Любовь. Без всего. Допустима настолько,
насколько Вселенная кажется стойкой.
И в смысле , что пьешь беспощадный напиток.
Забвения нет. И забвенья избыток.
Идешь среди всех, кто никак или дорог.
И вот что еще заползает за сорок –
Любовь. Невозможная выдохом «Боже».
Глотаешь причастие сдернутой кожей.
ОГЛЯНУВШАЯСЯ − УЙТИ
где отдыхаешь в полдень? к чему мне быть скиталицею возле стад товарищей твоих? [Песнь Песней 1:6]
От мира не отберешь
возможность умереть для него,
даже если виден.
Можно повторять движения за Богом.
Внутренние, конечно.
Но все равно − виден.
Ночь идет, напялив брошь
на грудь неба, но существо,
которое не объято, говорит ей: «Выйдем?»
И они выходят поговорить, а он, в немногом,
выходит на уровень встреч, но
мир не удержит походку, даже если виден,
чье лицо светлее, чем утро без всех починок
живописцев, чем мысли родителей о детях неизлечимых.
II
Разделенные на два лица, на четыре плеча,
на четыре бедра…
Потому, потому больна.
Если б ты был мне брат, умерла сгоряча,
если был бы мне друг − умерла,
И сейчас между нами Господь, как война.
А Господь мой таков, что не комкает слов,
и не слушает слез у молитв.
Разве только единый напев.
Тело − ложе без лжи, из Ливанских дерев,
одр души, каждой клеткой болит.
А Господь мой такой, что не любит покой.
Разделенные на шаги, на других вокруг,
на четыре света и тьмы…
Потому, потому больна.
Разделю что угодно, и смерть разлук
так сильна, что берет взаймы
у нее − и дает она.
Но она, раздав себя в ширину-длину,
всех нужнее Господу моему.
III
Вот идет монах. На нем борода.
Седа.
На нем черное не заучено тьмой,
почти молодой.
На нем пыль и боль,
столь
прозрачен, что видно сквозь
все, где есть изъян.
Сам он бел и румян*,
и пытается вынуть гвоздь,
хотя в мире сем он лишь гость.
IV
Запах твой − Земля до греха,
речная вода, ручная вода,
запах твой − Неба плоть.
Как мне жизнь не выдумать, у монаха
на Ладони Господа
света, как одежды, не распороть.
А одежда твоя черна, как снег
возле утра, сподобившего рассвет.
А одежда твоя − только тень Лица.
И восходит солнце в глазах, не гаснет,
льется свет Ручной, словно Божий плед
на поля нагорные, на леса.
И походка легка твоя, как Его
бремя, голос, словно орлиный зов
среди горних, вещающий чистоту.
Я смотрю на тихое торжество
у Ладони Господа, дальше слов,
и иду к тебе, навсегда иду.
V
Если есть любовь, значит нет любви.
Потому что любишь в спину, идя
за тем, кого любишь, кто идет за Ним.
Лепишь скорые рифмы: реви, зови,
на крови выводя про дитя,
и мечты бесплодны, как херувим.
Это совокупленье банальных рифм
ничего не дает, окромя тоски,
точки в смысле телодвижений без.
Без кимвалов и меди строишь свой Коринф,
но Сизифом новым**. И лучший скит —
из подножья моря с глухотой небес.
А пойдешь по водам − ударит ток
бессеменных замыслов от Творца.
Обнаженные ступни, запястья, как
и положено, если заводит Бог
на дорогу вверх. И Его пыльца
на других оседает в моих стихах.
*“Возлюбленный мой бел и румян” — [Песнь Песней 5:10]
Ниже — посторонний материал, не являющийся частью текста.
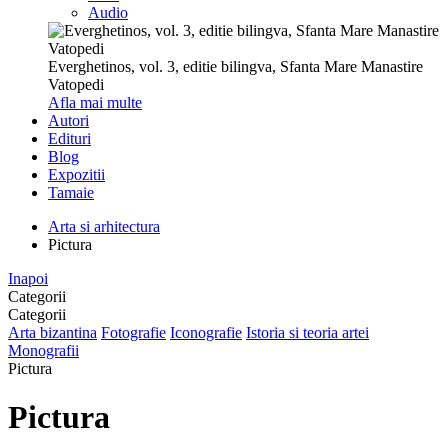
Audio
Everghetinos, vol. 3, editie bilingva, Sfanta Mare Manastire
Vatopedi
Afla mai multe
Autori
Edituri
Blog
Expozitii
Tamaie
Arta si arhitectura
Pictura
Inapoi
Categorii
Categorii
Arta bizantina
Fotografie
Iconografie
Istoria si teoria artei
Monografii
Pictura
Pictura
** По преданию, основателем династии древних царей и города Коринфа считается Сизиф. В первой строчке отсылка на стих из 1 Послания апостола Павла к Коринфянам: “Если я говорю языками человеческими и ангельскими, а любви не имею, то я — медь звенящая или кимвал звучащий” [1-е Коринфянам. О любви 13:1]
***
Столько точного сказано про любовь
за тысячелетия, что можно подумать –
и вправду любили.
Ласкали женщин и знали, как делать
их разноцветное тело еще более разноцветным,
и те обвивали мужчин, открываясь выплеску их красоты.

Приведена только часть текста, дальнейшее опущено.